Some fear that, as president, DeSantis would represent Trump 2.0 - a refined, purified version without the incompetence, more efficient and ruthless and able to get things done.
Wilson, the longtime Republican consultant and Trump critic from Florida, commented: "Ron DeSantis in Florida has accumulated enormous power. He has taken power away from the legislature. He is attempting to take power away from independent colleges and universities and to literally replace governance at every institution in Florida from top to bottom with the governor's office.
"I grew up in a time where Republicans thought a hyper powerful executive was not a great thing but Ron DeSantis has a very different opinion of executive power and he, as president, would engage in its use at a scale that would be dangerous for the country at a lot of levels."
The first nominating contests for the 2024 election are more than 18 months away, and the long term impact of the January 6 hearings remains uncertain. Lou Marin, executive vice president of the Florida Republican Assembly, does not think they will change minds. "People who are paying attention realize that it's a kangaroo court," he said. "They need to move on and start doing their job instead of wasting taxpayer dollars."
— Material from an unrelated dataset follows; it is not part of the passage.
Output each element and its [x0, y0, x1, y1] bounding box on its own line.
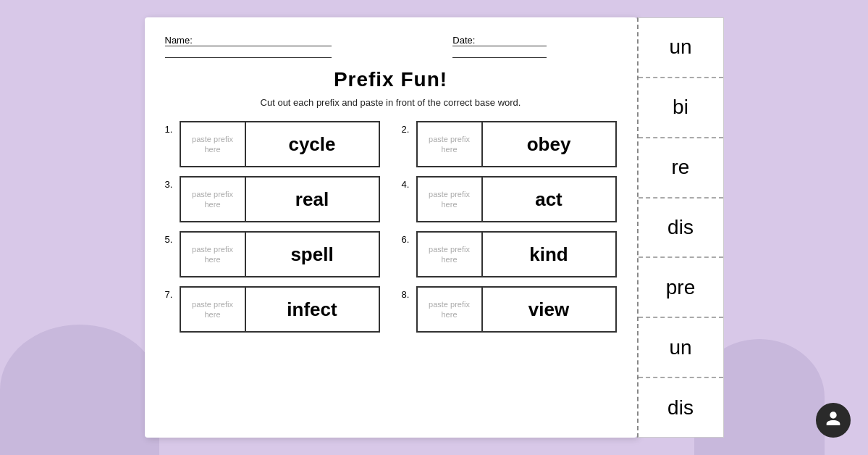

DeSantis will also be wary of peaking too early and keenly aware that Trump, who famously boasted that he could shoot someone and not lose any voters, remains his party's most popular figure. A Harvard CAPS-Harris Poll this week found 56% of Republican voters said they would back the former president - well ahead of DeSantis on 16%.
Former Republican National Committee chairman Michael Steele said: "A lot of people want to put a tombstone on the grave but Donald Trump is still above ground. He's still walking the earth and has a lot of political clout with a lot more people inside the party than folks may want to admit.
"Those bridges are in front of us. We haven't come to them yet to see exactly what these extra revelations will now present in terms of further chiseling away Donald Trump's hold on the party."
Some Democrats argue that DeSantis would be preferable because, unlike Trump, he would not threaten the foundations of America's constitutional democracy.
But Steele warned: "Who's the better thief, the one who breaks the window to get into your house or the one who's craftily picked the lock? DeSantis knows how not to trip the alarm system."